I received this email a couple of hours ago. It appears to be from Substack. It includes many email addresses in the 'To' line. Presumably these are all Substack users. If genuine, it's a strange mistake given that the email is about a new privacy policy, and compliance with California's CCPA.

--

You’re receiving this email because you have signed up to a newsletter powered by Substack.

We at Substack are making several updates to make our Terms of Use, Publisher Agreement, and Privacy Policy simpler and more transparent. Our privacy policies now also reflect evolving best practices and laws, including the California Consumer Privacy Act (the “CCPA”).

The updates we’ve made will be effective for existing users as of July 28th, 2020. We encourage you to review them in full. Below are some highlights:

Privacy Policy: We’ve updated the Privacy Policy to make it easier to understand and better describe the information we collect and how we use such information to help us provide the best possible service to you.

CCPA Policy: For California residents, we’ve added a CCPA Policy to provide you with information about the types of personal information we collect and use pursuant to the requirements of the CCPA, as well as your rights under CCPA, including your right to make certain requests regarding such rights, and how to make those requests.

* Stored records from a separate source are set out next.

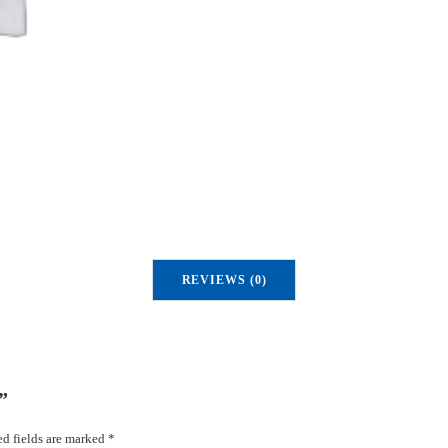
u
a
n
t
i
t
y
REVIEWS (0)
”
d fields are marked
*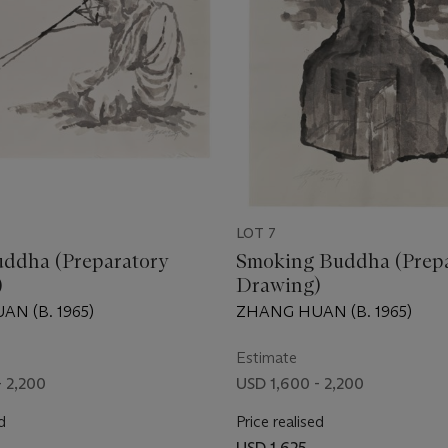
LOT 7
uddha (Preparatory
Smoking Buddha (Prep
)
Drawing)
N (B. 1965)
ZHANG HUAN (B. 1965)
Estimate
- 2,200
USD 1,600 - 2,200
d
Price realised
USD 1,625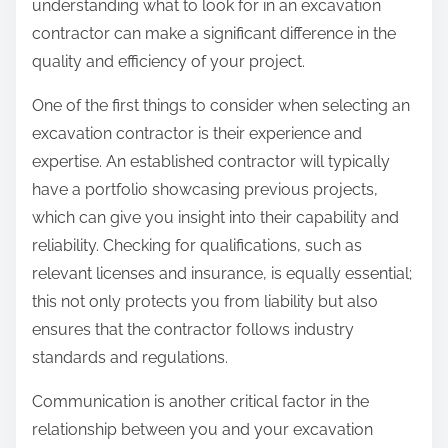
understanding what to look for in an excavation
contractor can make a significant difference in the
quality and efficiency of your project.
One of the first things to consider when selecting an
excavation contractor is their experience and
expertise. An established contractor will typically
have a portfolio showcasing previous projects,
which can give you insight into their capability and
reliability. Checking for qualifications, such as
relevant licenses and insurance, is equally essential;
this not only protects you from liability but also
ensures that the contractor follows industry
standards and regulations.
Communication is another critical factor in the
relationship between you and your excavation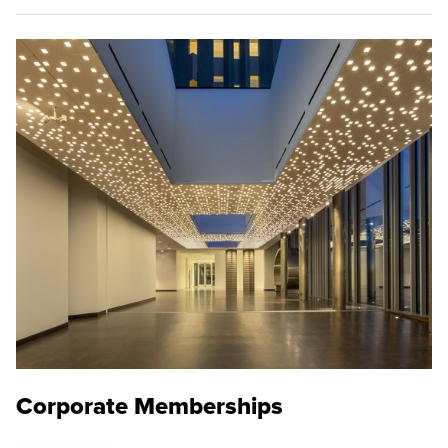
Corporate Memberships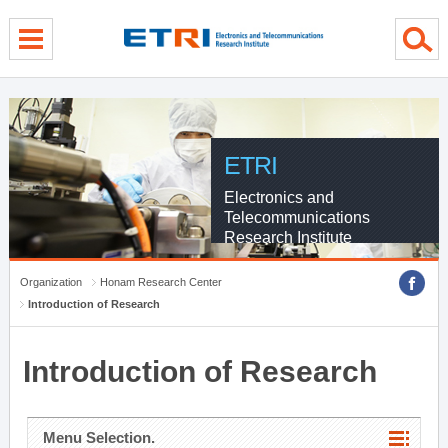
menu direct go
contents direct go
sub menu direct go
ETRI
Electronics and
Telecommunications
Research Institute
Organization
Honam Research Center
Introduction of Research
Introduction of Research
Menu Selection.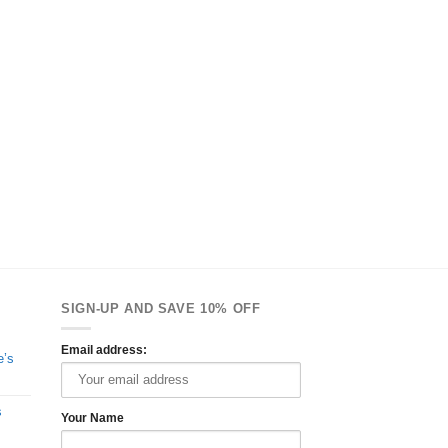
SIGN-UP AND SAVE 10% OFF
Email address:
e’s
s
Your Name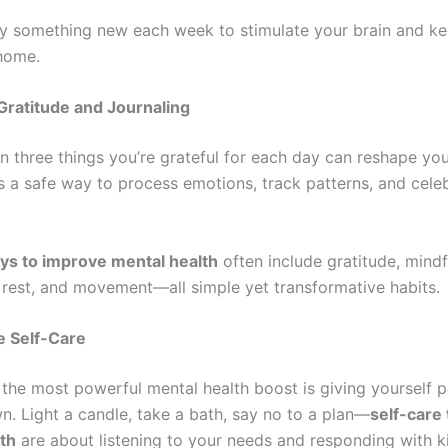
y something new each week to stimulate your brain and ke
 home.
Gratitude and Journaling
n three things you’re grateful for each day can reshape you
is a safe way to process emotions, track patterns, and cele
ys to improve mental health
often include gratitude, mindf
 rest, and movement—all simple yet transformative habits.
ze Self-Care
the most powerful mental health boost is giving yourself 
n. Light a candle, take a bath, say no to a plan—
self-care 
th
are about listening to your needs and responding with k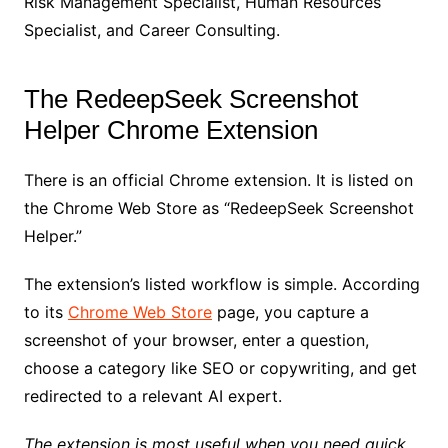
Risk Management Specialist, Human Resources
Specialist, and Career Consulting.
The RedeepSeek Screenshot
Helper Chrome Extension
There is an official Chrome extension. It is listed on
the Chrome Web Store as “RedeepSeek Screenshot
Helper.”
The extension’s listed workflow is simple. According
to its
Chrome Web Store
page, you capture a
screenshot of your browser, enter a question,
choose a category like SEO or copywriting, and get
redirected to a relevant AI expert.
The extension is most useful when you need quick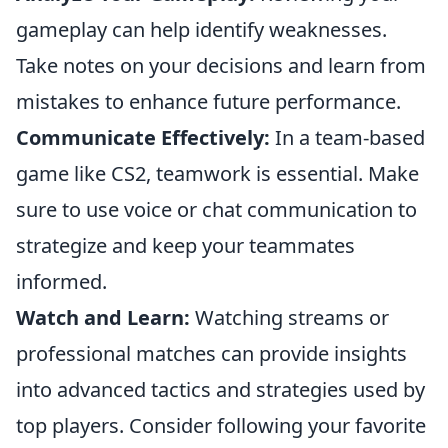
gameplay can help identify weaknesses.
Take notes on your decisions and learn from
mistakes to enhance future performance.
Communicate Effectively:
In a team-based
game like CS2, teamwork is essential. Make
sure to use voice or chat communication to
strategize and keep your teammates
informed.
Watch and Learn:
Watching streams or
professional matches can provide insights
into advanced tactics and strategies used by
top players. Consider following your favorite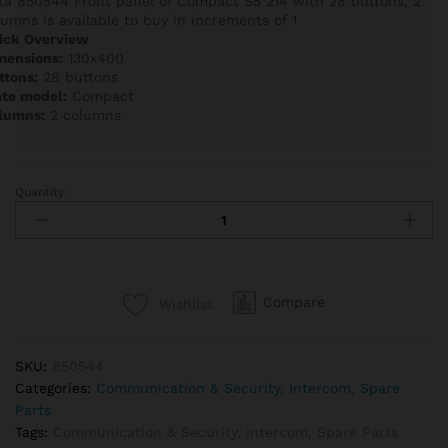
ta 850544 Front panel of Compact S5 214 with 28 buttons, 2
lumns is available to buy in increments of 1
ick Overview
mensions:
130x400
ttons:
28 buttons
ate model:
Compact
lumns:
2 columns
Quantity:
Auta
850544
Front
panel
of
Compare
Wishlist
Compact
S5
214
SKU:
850544
with
Categories:
Communication & Security
,
Intercom
,
Spare
28
Parts
buttons,
Tags:
Communication & Security
,
Intercom
,
Spare Parts
2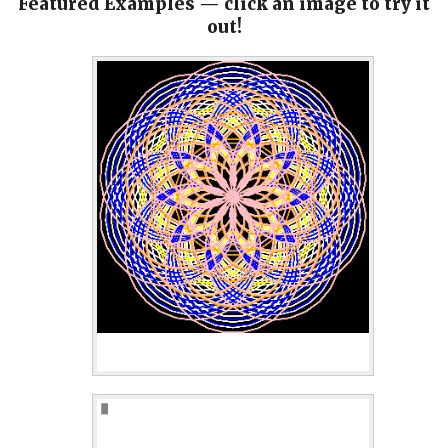
Featured Examples — click an image to try it
out!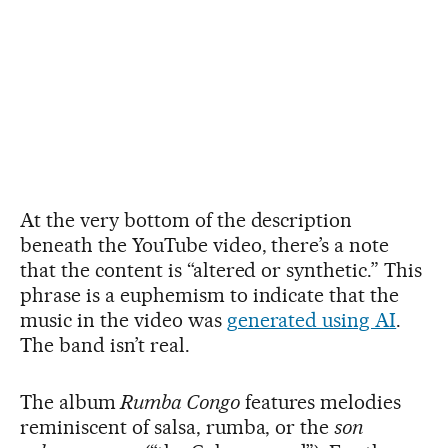
At the very bottom of the description
beneath the YouTube video, there’s a note
that the content is “altered or synthetic.” This
phrase is a euphemism to indicate that the
music in the video was
generated using AI
.
The band isn’t real.
The album
Rumba Congo
features melodies
reminiscent of salsa, rumba, or the
son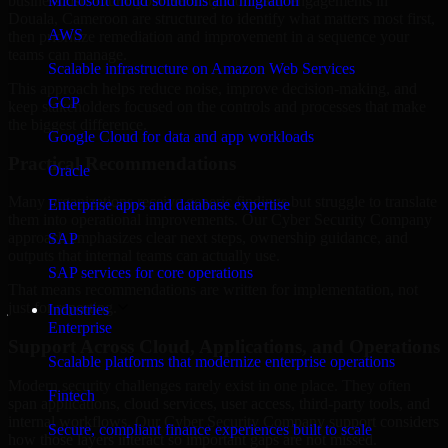
business risk. Our Cyber Security Company engagements in
Microsoft cloud solutions and migration
Douala, Cameroon are structured to identify what matters most first,
AWS
then prioritize remediation and improvement in a sequence your
teams can manage.
Scalable infrastructure on Amazon Web Services
This approach helps reduce noise, improve decision-making, and
GCP
keep stakeholders focused on the controls and processes that make
the biggest difference.
Google Cloud for data and app workloads
Practical Recommendations
Oracle
Many organizations receive generic findings but struggle to translate
Enterprise apps and database expertise
them into operational improvements. Our Cyber Security Company
approach emphasizes clear next steps, ownership guidance, and
SAP
outputs that internal teams can actually use.
SAP services for core operations
That means recommendations are written for implementation, not
just for reporting.
Industries
Enterprise
Support Across Cloud, Applications, and Operations
Scalable platforms that modernize enterprise operations
Modern security challenges rarely exist in one place. They often
Fintech
span applications, cloud services, user access, third-party tools, and
internal workflows. Our Cyber Security Company support considers
Secure, compliant finance experiences built to scale
how those layers interact so important gaps are not missed.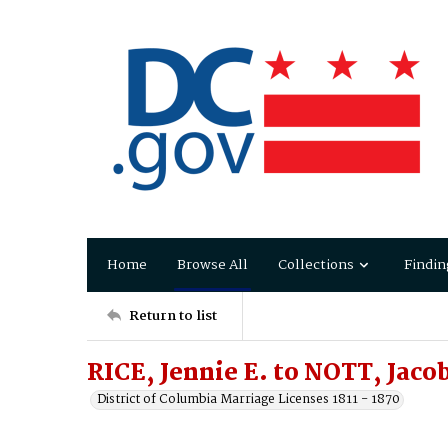
Home
Browse All
Collections
Findin
Return to list
RICE, Jennie E. to NOTT, Jaco
District of Columbia Marriage Licenses 1811 - 1870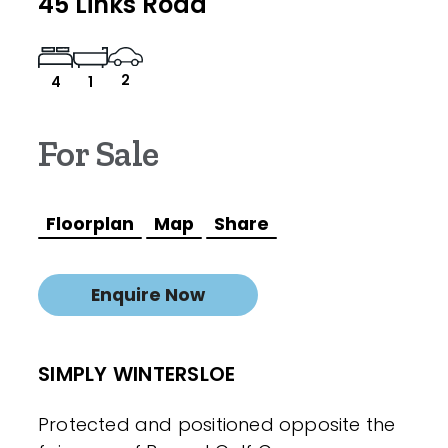
45 Links Road
2
4
1
For Sale
Floorplan
Map
Share
Enquire Now
SIMPLY WINTERSLOE
Protected and positioned opposite the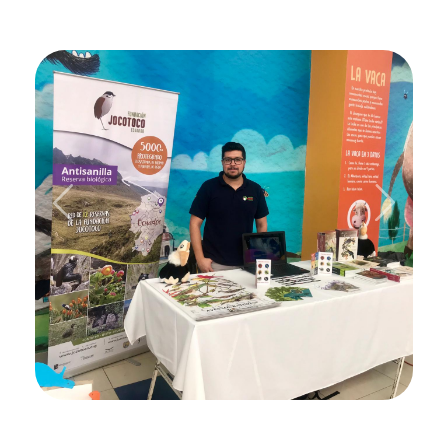
Previous
Next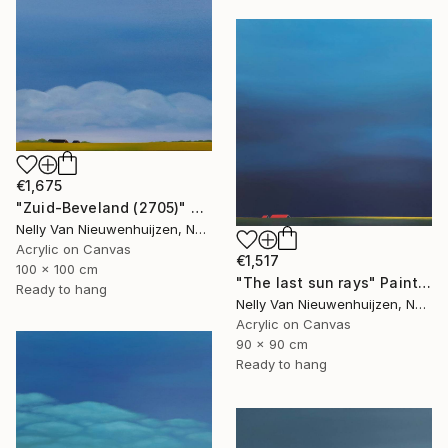
€1,675
"Zuid-Beveland (2705)" Painting
Nelly Van Nieuwenhuijzen, Netherlands
Acrylic on Canvas
€1,517
100 x 100 cm
"The last sun rays" Painting
Ready to hang
Nelly Van Nieuwenhuijzen, Netherlands
Acrylic on Canvas
90 x 90 cm
Ready to hang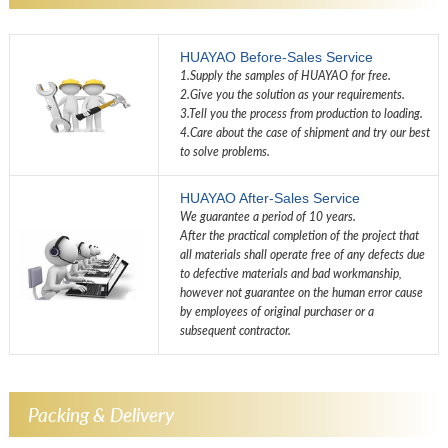
HUAYAO Before-Sales Service
1.Supply the samples of HUAYAO for free.
2.Give you the solution as your requirements.
3.Tell you the process from production to loading.
4.Care about the case of shipment and try our best
to solve problems.
HUAYAO After-Sales Service
We guarantee a period of 10 years.
After the practical completion of the project that
all materials shall operate free of any defects due
to defective materials and bad workmanship,
however not guarantee on the human error cause
by employees of original purchaser or a
subsequent contractor.
Packing & Delivery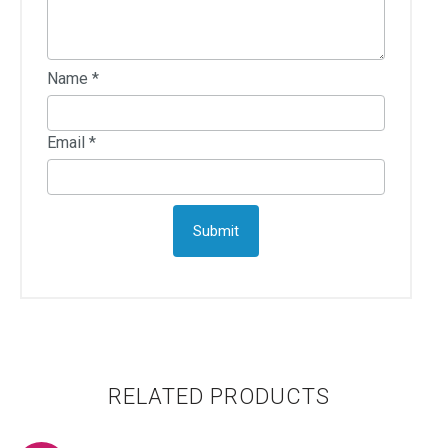
Name
*
Email
*
RELATED PRODUCTS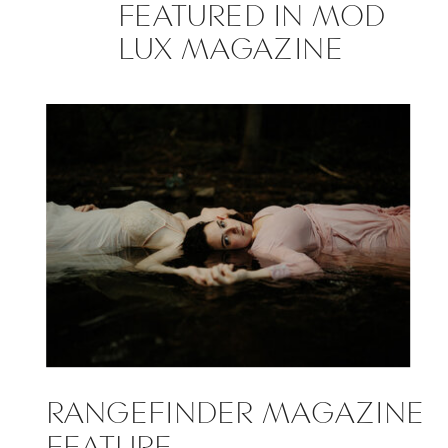
FEATURED IN MOD
LUX MAGAZINE
RANGEFINDER MAGAZINE
FEATURE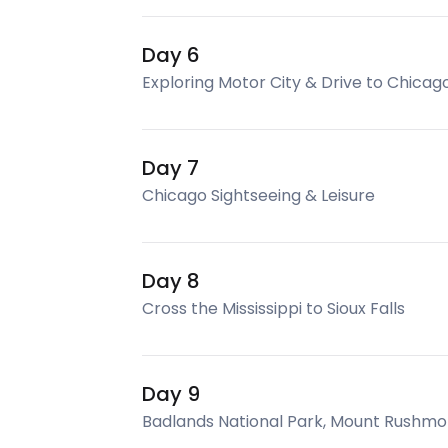
Day 6
Exploring Motor City & Drive to Chicag
Day 7
Chicago Sightseeing & Leisure
Day 8
Cross the Mississippi to Sioux Falls
Day 9
Badlands National Park, Mount Rushmor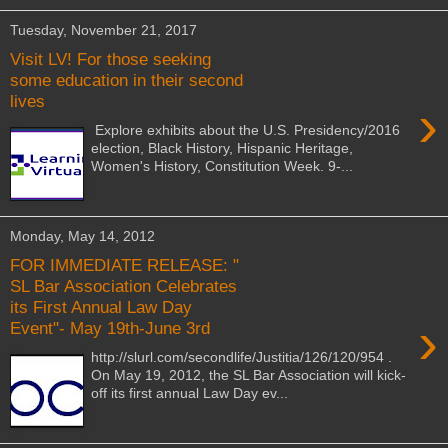
Tuesday, November 21, 2017
Visit LV! For those seeking
some education in their second
lives
›
Explore exhibits about the U.S. Presidency/2016
election, Black History, Hispanic Heritage,
Women's History, Constitution Week. 9-...
Monday, May 14, 2012
FOR IMMEDIATE RELEASE: "
SL Bar Association Celebrates
its First Annual Law Day
›
Event"- May 19th-June 3rd
http://slurl.com/secondlife/Justitia/126/120/954 .
On May 19, 2012, the SL Bar Association will kick-
off its first annual Law Day ev...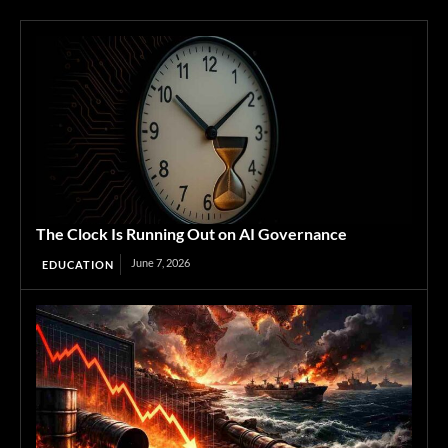
The Clock Is Running Out on AI Governance
June 7, 2026
EDUCATION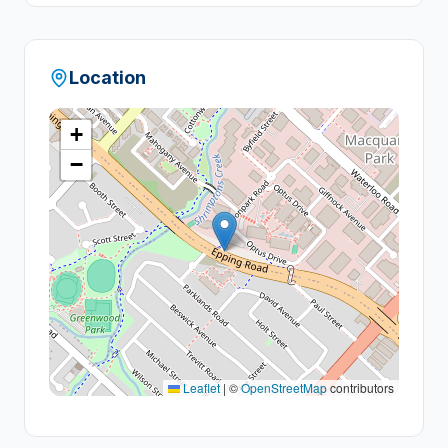
Location
+
−
Leaflet
|
©
OpenStreetMap
contributors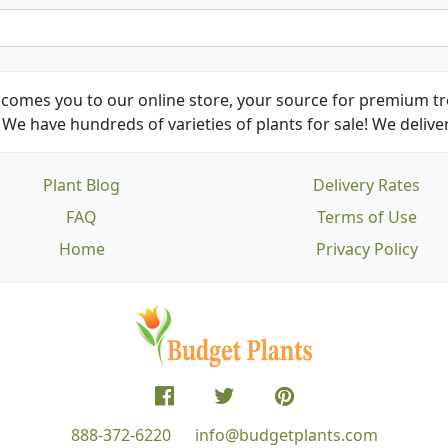
comes you to our online store, your source for premium tre
We have hundreds of varieties of plants for sale! We deliver
Plant Blog
Delivery Rates
FAQ
Terms of Use
Home
Privacy Policy
888-372-6220
info@budgetplants.com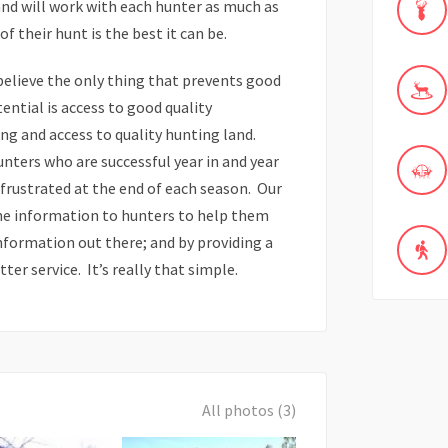
nd will work with each hunter as much as
 their hunt is the best it can be.
believe the only thing that prevents good
tential is access to good quality
ng and access to quality hunting land.
ters who are successful year in and year
frustrated at the end of each season. Our
ine information to hunters to help them
nformation out there; and by providing a
er service. It’s really that simple.
All photos (3)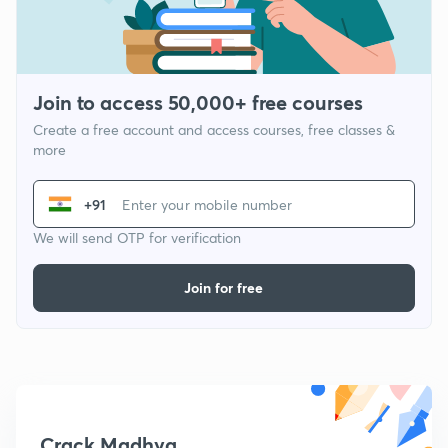
Join to access 50,000+ free courses
Create a free account and access courses, free classes &
more
+91
We will send OTP for verification
Join for free
Crack Madhya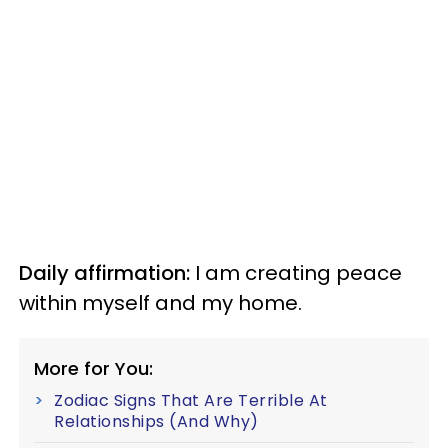
Daily affirmation:
I am creating peace
within myself and my home.
More for You:
Zodiac Signs That Are Terrible At
Relationships (And Why)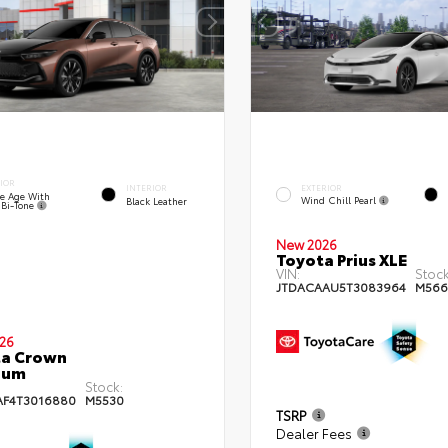
IOR
EXTERIOR
INTERIOR
e Age With
Wind Chill Pearl
Black Leather
 Bi-Tone
New 2026
Toyota Prius XLE
VIN:
Stock
JTDACAAU5T3083964
M566
26
ta Crown
num
Stock:
AF4T3016880
M5530
TSRP
Dealer Fees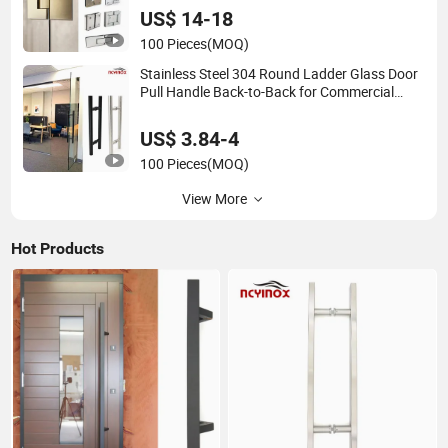
US$ 14-18
100 Pieces
(MOQ)
Stainless Steel 304 Round Ladder Glass Door
Pull Handle Back-to-Back for Commercial
Office Glass Entry Doors
US$ 3.84-4
100 Pieces
(MOQ)
View More
Hot Products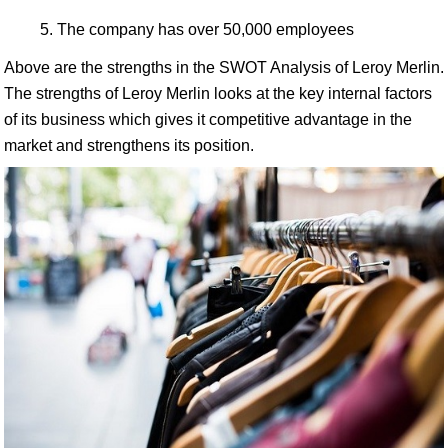
The company has over 50,000 employees
Above are the strengths in the SWOT Analysis of Leroy Merlin.
The strengths of Leroy Merlin looks at the key internal factors
of its business which gives it competitive advantage in the
market and strengthens its position.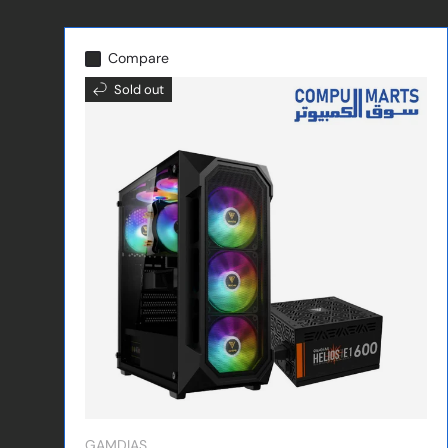
Compare
Sold out
GAMDIAS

Publisher Agreement and Terms of Use: These have been updated to make them easier to read and understand and to make it clear that Substack does not collect information for advertising purposes.

If you have any questions, please contact us at privacy@substackinc.com. By continuing to use our services on or after July 28th, 2020, you acknowledge our updated Privacy Policy and new CCPA Policy.

Best,

The Substack Team

  👤 rahimnathwani Accepted Answer ✓
They sent an apology email 3 hours later:

--

Hi,

We have an apology to make. Tonight, in sending out an email notification about updates to our privacy policy, terms of use, and publisher agreements, we mistakenly included a number of email addresses in the ‘to’ line. We caught the error early and less than 1 percent of Substack users were affected. However, it was too late to retract that first batch.

We are so sorry this happened – and we are aware of the irony of the situation. This was a genuine mistake, we feel terrible about it, and we will do everything in our power to never repeat it.

Sincerely, The Substack Team

👤 rvz
> If genuine, it's a strange mistake given that the email is about a new privacy policy, and compliance with California's CCPA.

It is genuine. A friend of mine showed me this same email with the list of other user emails leaked.

Unfortunately, it is a fatal mistake of the sender at Substack of not being able to know how to BCC in an email. Therefore this is a privacy policy breach. This is why throwaway fake emails exist.

Anyone can now look up the identities of each other with this email.